4. Adjudication Method for the Test Set
- No adjudication method is mentioned. This is consistent with the nature of the submission being about software updates and functional verification, not a clinical diagnostic assessment requiring expert consensus.
5. Multi-Reader Multi-Case (MRMC) Comparative Effectiveness Study
- No MRMC comparative effectiveness study was performed or mentioned. The device's indications for use emphasize "assisting physicians" and "not intended for diagnosis," positioning it as a tool to enhance existing procedures rather than a standalone diagnostic or a system intended to directly replace human interpretation. The claim is about functional equivalence and improvement, not comparative reader performance.
6. Standalone (Algorithm Only) Performance
- The document does not present specific "standalone" performance metrics (e.g., sensitivity, specificity, or object detection accuracy) for its automatic features (like automatic probe detection, or segmentation algorithms). The software is designed to be "user-controlled" and provide "assistance." For instance, for segmentation, "The physician initiates the segmentation with tools provided on the screen. AC then uses segmentation algorithms to construct a 2-D visualization of the target lesion selected. The physician can accept the initial segmentation results or use AC tools to manually adjust the defined target lesion." This implies a human-in-the-loop design where the final decision and potentially the refinement of the algorithm's output rest with the user.

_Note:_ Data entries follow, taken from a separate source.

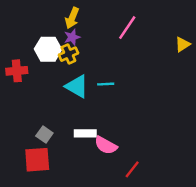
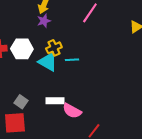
white hexagon: (48, 49) -> (22, 49), moved
yellow cross: (68, 54) -> (54, 48), moved

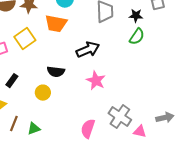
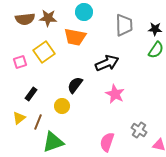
black semicircle: (56, 72) -> (75, 85), turned 120
gray cross: (120, 117) -> (139, 130), size x0.7
brown line: (14, 124) -> (38, 122), moved
green triangle: (34, 129) -> (53, 142), size x1.6

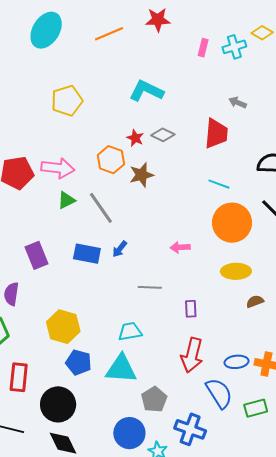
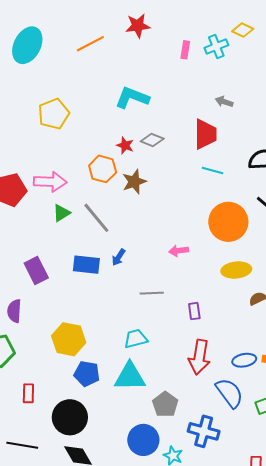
cyan line: (219, 184) -> (213, 170), moved
red rectangle: (19, 377) -> (28, 393), size x0.7

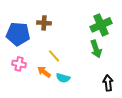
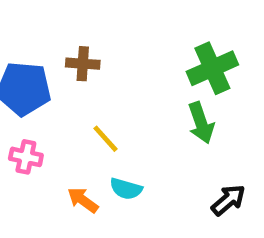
orange arrow: (44, 72) -> (83, 200), moved
black arrow: (108, 83) -> (228, 200), turned 56

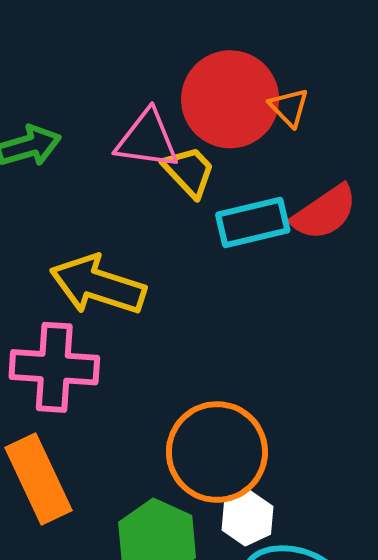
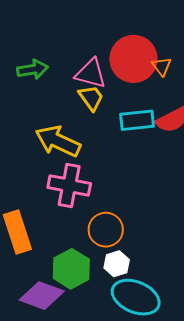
yellow trapezoid: (189, 171) -> (91, 98), moved
pink cross: (54, 367) -> (69, 185), moved
orange circle: (217, 452) -> (106, 230), size x0.7

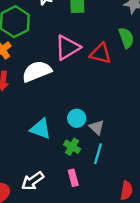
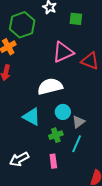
white semicircle: (37, 71) -> (50, 86), moved
gray triangle: (97, 127) -> (78, 122), turned 32
green cross: (72, 147) -> (56, 135), turned 32

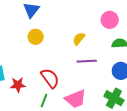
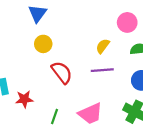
yellow semicircle: (79, 39) -> (103, 46), moved
red semicircle: (50, 78) -> (62, 72), moved

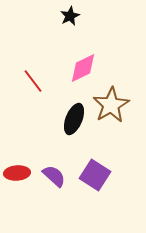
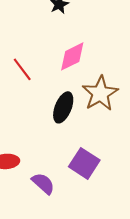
purple semicircle: (54, 176) -> (43, 183), moved

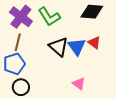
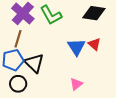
black triangle: (59, 47) -> (34, 63), moved
pink triangle: (79, 84) -> (76, 84), turned 40

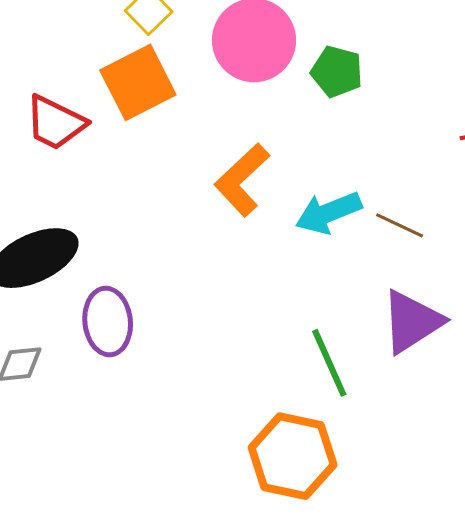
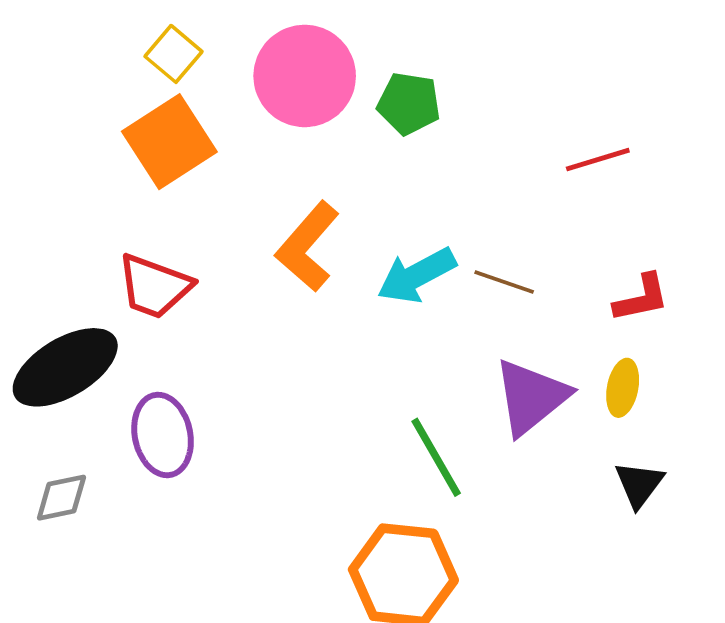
red trapezoid: (55, 123) -> (154, 286), moved

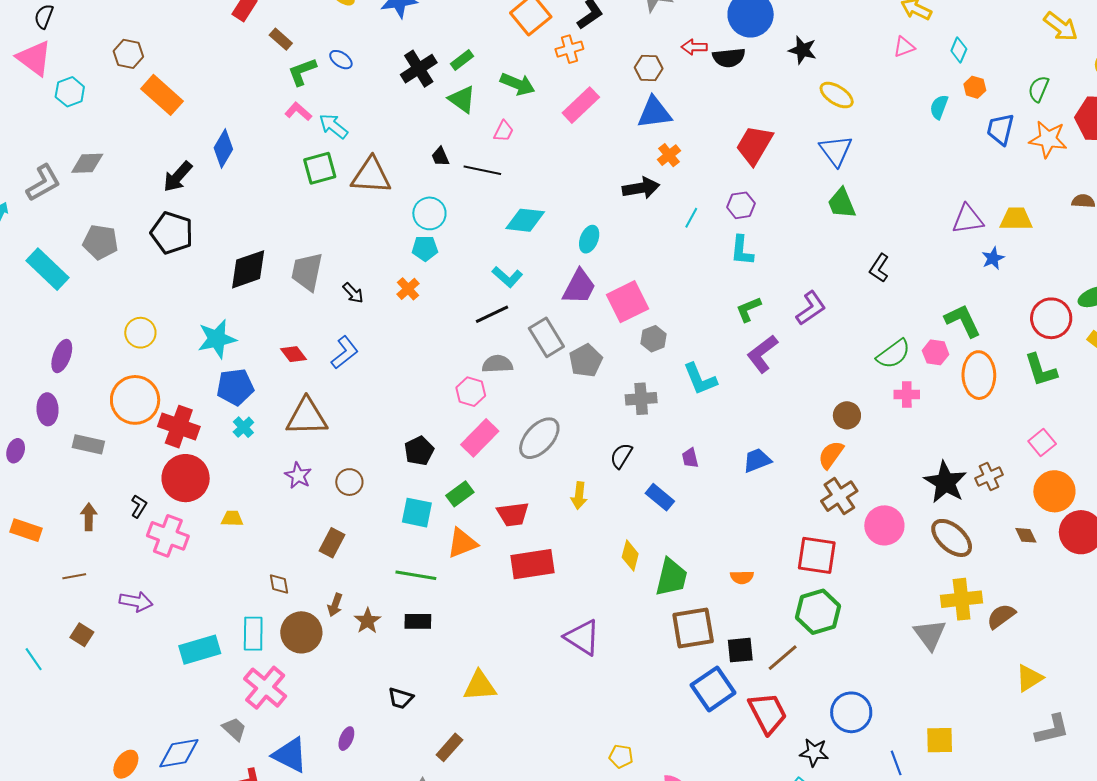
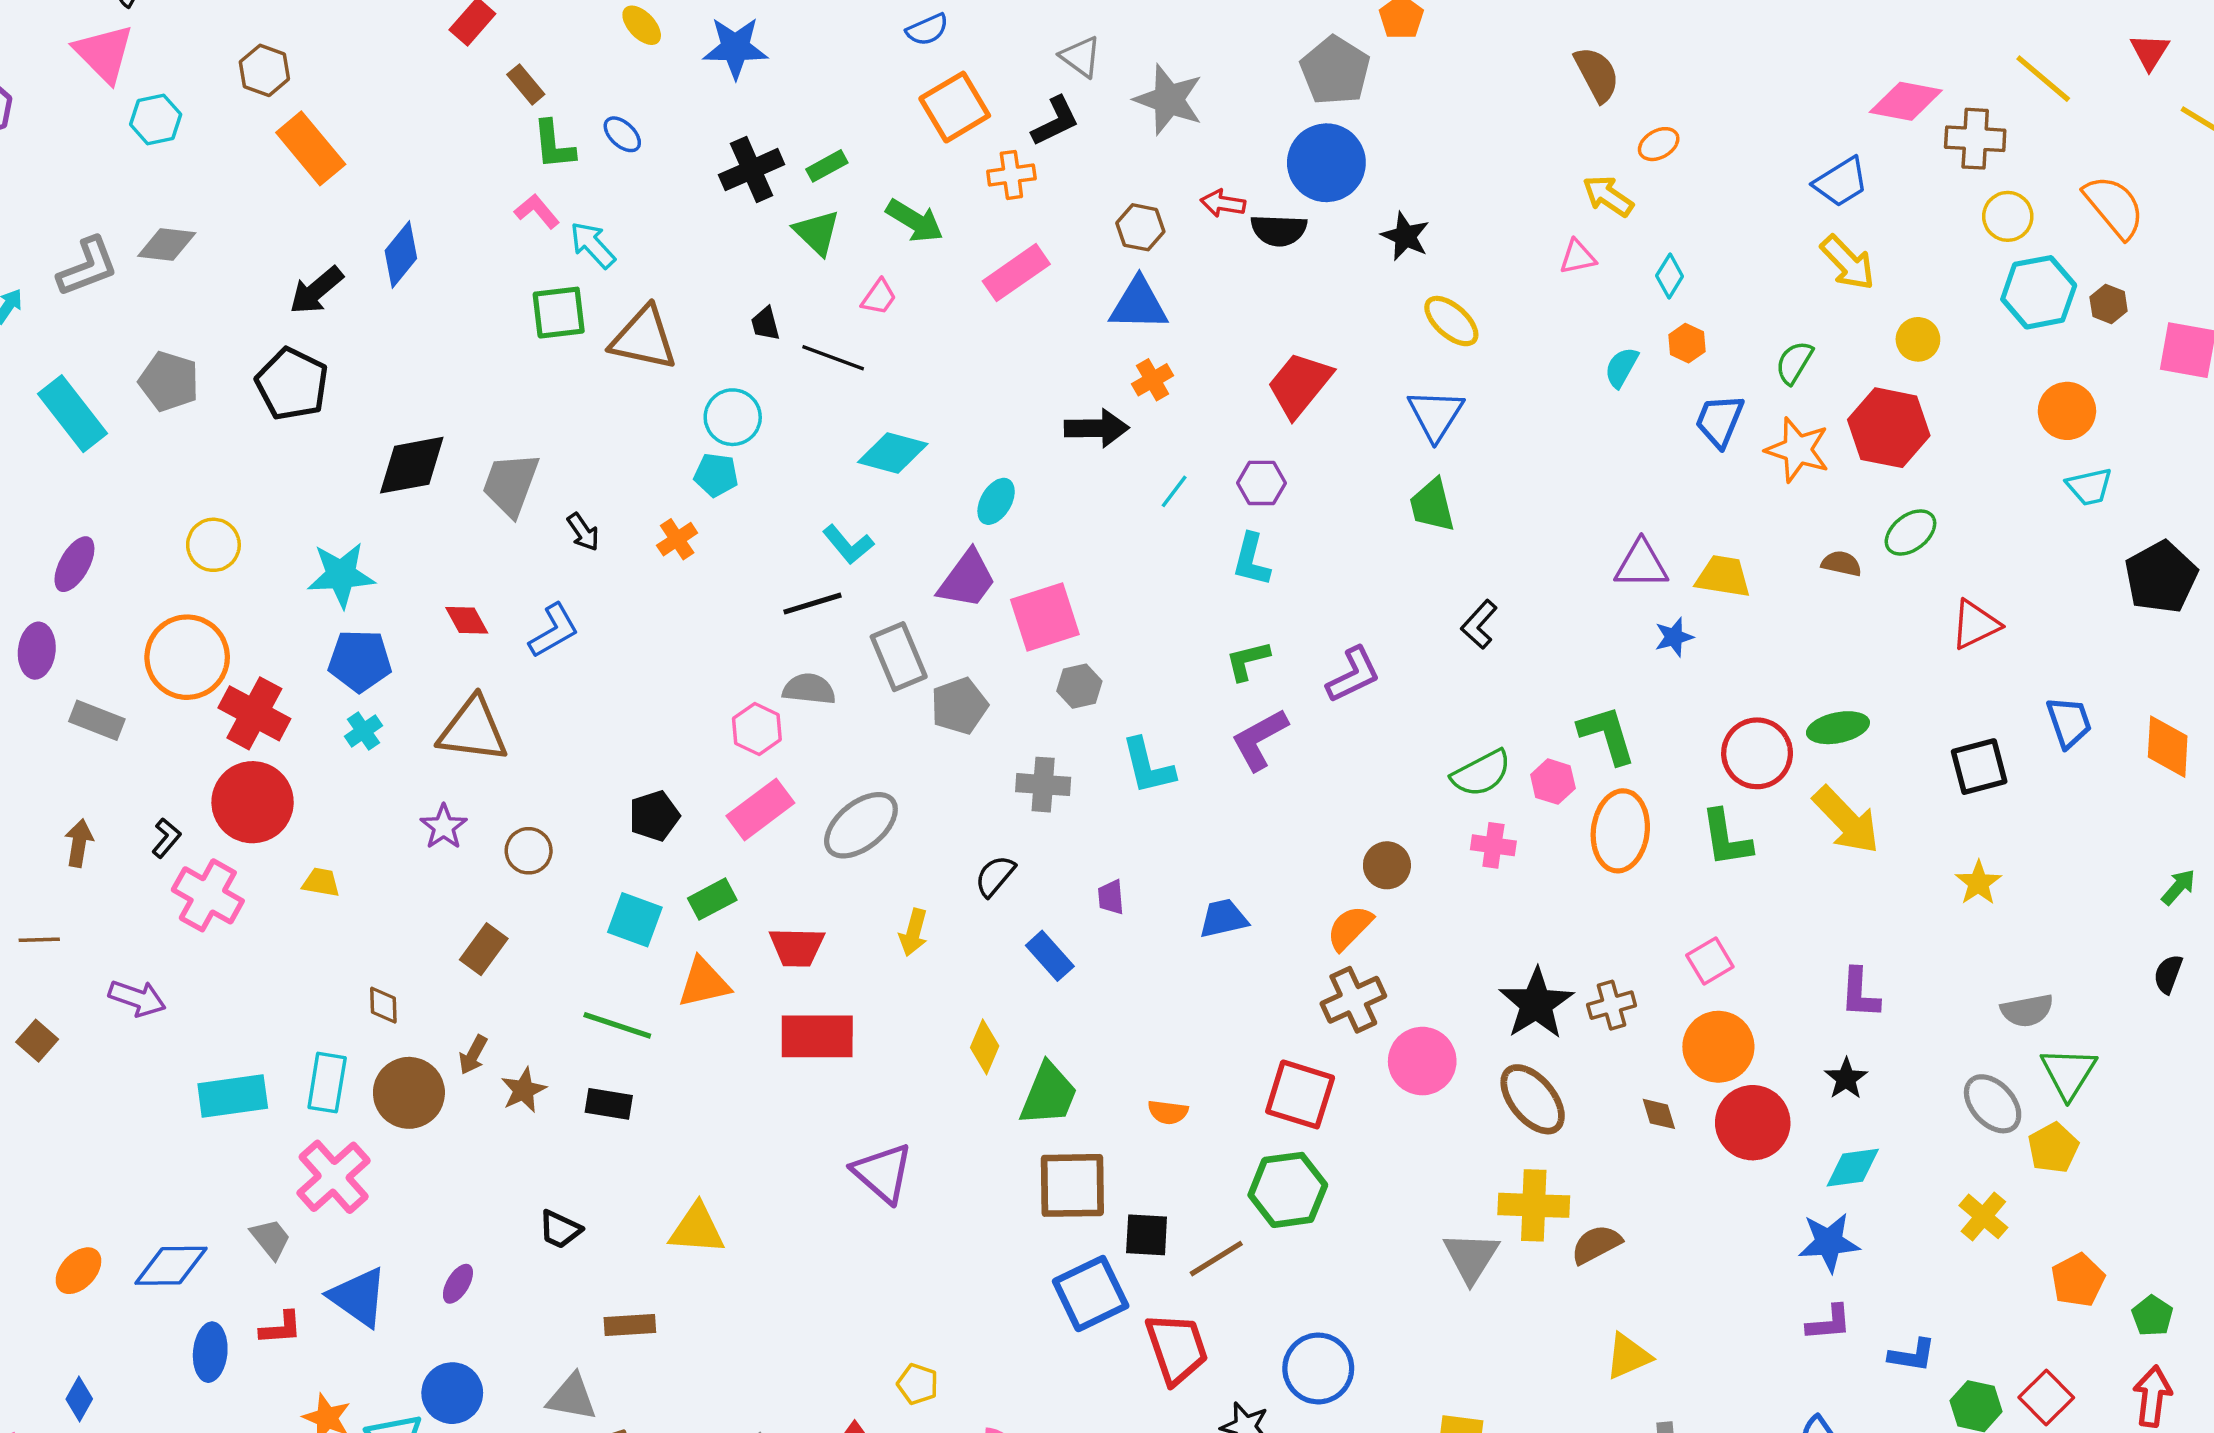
green L-shape: (302, 72) -> (554, 145), turned -84
brown rectangle: (449, 747) -> (630, 1325), turned 36

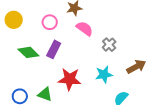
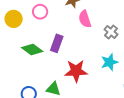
pink circle: (50, 22) -> (40, 12), moved
pink semicircle: (85, 29) -> (85, 19), turned -138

7. Type of Ground Truth Used
- Given the nature of the software (image processing and visualization), the "ground truth" for its testing would effectively be the expected output or behavior of the software for given inputs. For example:
- Functional Ground Truth: Does the "undo" button correctly undo the last action? Does the 3D rendering rotate as expected?
- Algorithmic Ground Truth: Does the automatic probe detection correctly identify probes in a test image (which might be verified manually by an engineer or a simulated ground truth).
- User Experience Ground Truth: Are the "improvements to the target/ablation zone edit tools" functioning as intended for user adjustment?
There is no mention of "pathology" or "outcomes data" as ground truth, as the device is not intended for diagnosis or determining clinical outcomes.
8. Sample Size for the Training Set
- The document does not provide any information regarding a "training set" or its size. This device is presented more as a deterministic image processing and visualization tool with semi-automatic features, rather than a deep learning/AI model that typically requires large training datasets. While some "segmentation algorithms" and "automatic probe detection" features might have involved some form of machine learning or rule-based training during their initial development (prior to this 510(k) in 2019), this documentation focuses on the modifications and their functional testing, not the underlying model development.
9. How Ground Truth for the Training Set Was Established
- As no training set is mentioned, there's no information on how its ground truth might have been established.